片刻后,她又問道“我見名冊所寫,你兄弟二人于五年前因罪充入奴籍。你們所犯何罪”
宋聞又變了臉色,做了個深呼吸正要開口,沒想到這次卻被弟弟搶了先。
宋二郎猛地抬起頭瞪住梁闌玉,高聲道“我們沒有犯罪”
他吼完一句就把頭扭開,薄薄的面皮因為憤怒迅速脹紅,不再言語。
梁闌玉有些意外“沒犯罪所以你們是被人陷害的”
還是宋聞接過了話“回都督,我們的確是被奸人陷害的。”他的語氣不同于方才的溫和謙卑,而是嚴肅的。
梁闌玉好奇道“事情的緣由經過,你們與我仔細說說。”
宋聞先看了弟弟一眼,又看向梁闌玉。梁闌玉從他的眼神里感覺到他在審視自己,似乎在判斷是否值得與她訴說。

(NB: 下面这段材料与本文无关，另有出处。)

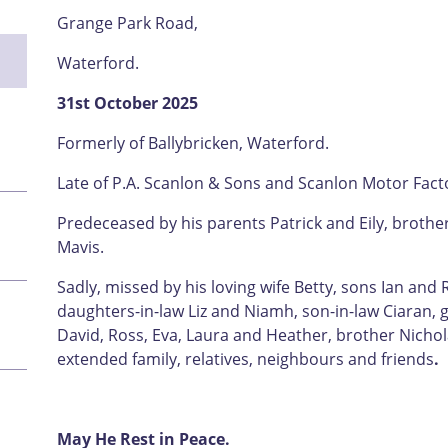
Grange Park Road,
Waterford.
31st October 2025
Formerly of Ballybricken, Waterford.
Late of P.A. Scanlon & Sons and Scanlon Motor Fact
Predeceased by his parents Patrick and Eily, brothe
Mavis.
Sadly, missed by his loving wife Betty, sons Ian and
daughters-in-law Liz and Niamh, son-in-law Ciaran, 
David, Ross, Eva, Laura and Heather, brother Nichol
extended family, relatives, neighbours and friends
.
May He Rest in Peace.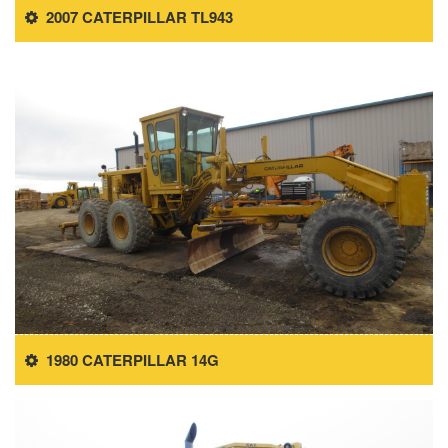
2007 CATERPILLAR TL943
1980 CATERPILLAR 14G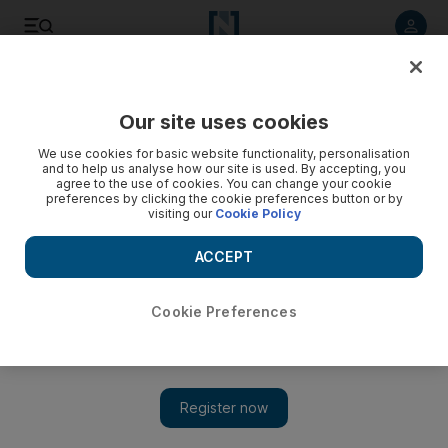
Listen to article
Listen
Save
Share
Our site uses cookies
World
We use cookies for basic website functionality, personalisation
and to help us analyse how our site is used. By accepting, you
agree to the use of cookies. You can change your cookie
preferences by clicking the cookie preferences button or by
visiting our
Cookie Policy
ACCEPT
Cookie Preferences
Show 
Pisa tests shake up on the cards as empathy joins maths as a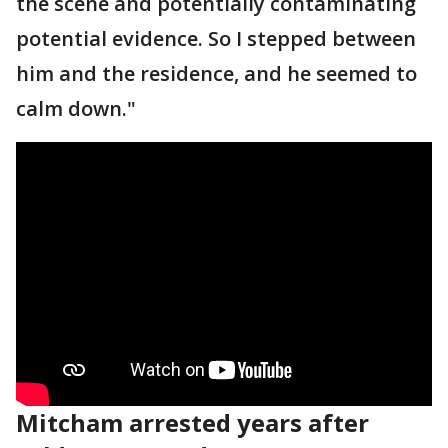
the scene and potentially contaminating
potential evidence. So I stepped between
him and the residence, and he seemed to
calm down."
Mitcham arrested years after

少頃,宋聞開口“六年前,家父亡故。時值北方政權更替,局勢混亂,家母就變賣了家產,帶著我們南下投奔遠親。然而路途艱辛,家母在渡淮河時不幸在落水,染上了肺疾,最終沒能撐住從此只剩我們兄弟二人相依為命。”
他停頓了片刻,接著道“我們到了淮南后,當地豪紳見我們兄弟無依無怙,又得知我們身上有些薄財,便栽贓我二人是竊賊。當時我們年幼,無力反抗,被他強行霸占了家財不說,還被他買通的官員將我們貶為奴籍。”
說這些話的時候,宋聞的語氣是平靜的,時隔多年,他似乎已經從悲痛中走出來了。倒是邊上的宋愈肩膀微微抖動,無聲地紅了眼眶。
梁闌玉沒想到他們的身世竟是如此,心里頗有些不是滋味。
這么悲慘的故事對現代人來說很匪夷所思,但在亂世里的確有可能發生。
自從“八王之亂”、“五胡亂華”后,北方的漢人為了逃難,開始了大規模的“衣冠南渡”。但南渡并不是瞬間完成的,而是延續了上百年的時間。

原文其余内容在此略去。